[[ Information, beginning ]]

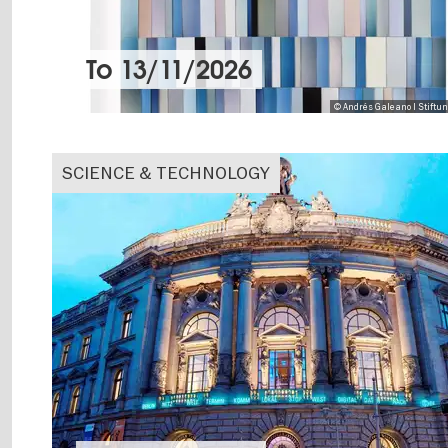
To
13/11/2026
© Andrés Galeano I Stiftu
SCIENCE & TECHNOLOGY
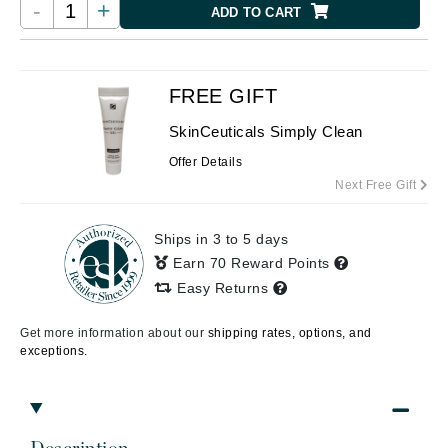
-
+
ADD TO CART
FREE GIFT
SkinCeuticals Simply Clean
Offer Details
Next Free Gift
Ships in 3 to 5 days
Earn 70 Reward Points
Easy Returns
Get more information about our
shipping rates, options, and
exceptions.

[[ Information, end ]]

* What is expected: All lines from the one with "Ships in 3 to 5 days" to the end of the material above should be copied exactly, both ends included, and nothing else.

* Response area:
Ships in 3 to 5 days
Earn 70 Reward Points
Easy Returns
Get more information about our
shipping rates, options, and
exceptions.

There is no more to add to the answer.